According to Save the Children, the escalation of the war has seen the civilian population increase by 60 percent in the last three months of 2021, and 2022 is about to have a devastating effect on civilians.
The United Nations Security Council was due to convene at 15:00 GMT on Friday for an emergency meeting on Houthi attacks against the UAE, a Gulf request, which has taken one of the most volatile seats on the council since then.

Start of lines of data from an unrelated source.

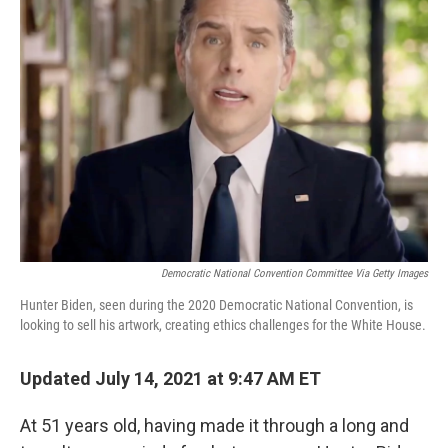
Democratic National Convention Committee Via Getty Images
Hunter Biden, seen during the 2020 Democratic National Convention, is
looking to sell his artwork, creating ethics challenges for the White House.
Updated July 14, 2021 at 9:47 AM ET
At 51 years old, having made it through a long and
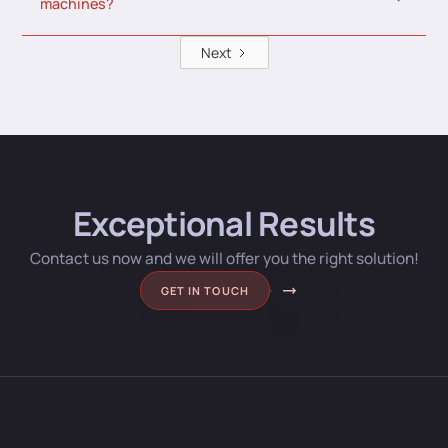
machines?
Next
Exceptional Results
Contact us now and we will offer you the right solution!
GET IN TOUCH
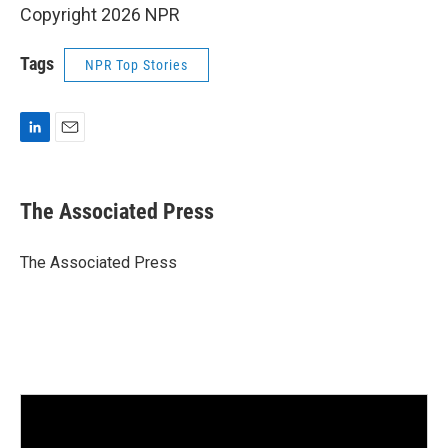
Copyright 2026 NPR
Tags
NPR Top Stories
L
E
i
m
n
a
k
i
The Associated Press
e
l
d
I
The Associated Press
n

January 1.
A statement from the UN before the summit condemned the recent incident in Yemen.
“We are very concerned … it is not acceptable,” Mona Juul, Norway’s ambassador to the UN, said.
Juul called for “slowness and restraint” in the war, and also condemned the killings in Abu Dhabi earlier this week which the Houthis described as “dangerous terrorists” and called for the perpetrators to be brought to justice.
The UAE is part of a Saudi-led coalition that has been fighting terrorists since 2015, in an unchanging war that has displaced millions of Yemenis and left them on the brink of starvation.
The alliance blamed Hodeidah, a survivor of the devastated country, but did not say whether it was a terrorist attack in Saada.
The Saudi media reported that the alliance had “staged a plane crash … to the detriment of the Houthi military in Hodeidah”.
The civil war in Yemen began in 2014 when the Houthis seized the capital Sanaa, prompting Saudi-led troops to intervene to support the government the following year.
Tensions have escalated in recent weeks as the UAE-backed Giants Brigade launched an insurgency in the Shabwa region, disrupting their months-long campaign to seize the capital Marib to the north.
On January 3, the Houthis stole a submarine carrying the United Arab Emirates flag at the Red Sea, which prompted the alliance to warn of a terrorist attack on ports.
Eleven crew members were arrested.
And on Monday, they spoke of a far-reaching attack worked oil operations and an airport in the UAE capital Abu Dhabi, killing two Indians and a Pakistani, and injuring six others.
The invasion – the first UN-sanctioned assassination within its borders by the so-called Houthis – opened the way for a new war in Yemen and sparked tensions.
In retaliation, a coalition carried out a plane crash in the fight against Sanaa terrorists who killed 14 people.
The UN says the war killed 377,000 people by the end of 2021, directly and indirectly due to famine and disease.
UAE presidential adviser Anwar Gargash has warned that the country will exercise its right to self-defense in the aftermath of the Abu Dhabi coup.
“The Emirates have the legal and moral right to protect their territories, populations and authority, and will use that right to protect themselves and prevent the terrorist activities of the Houthi group,” he told US special envoy Hans Grundberg, according to WAM. media organization.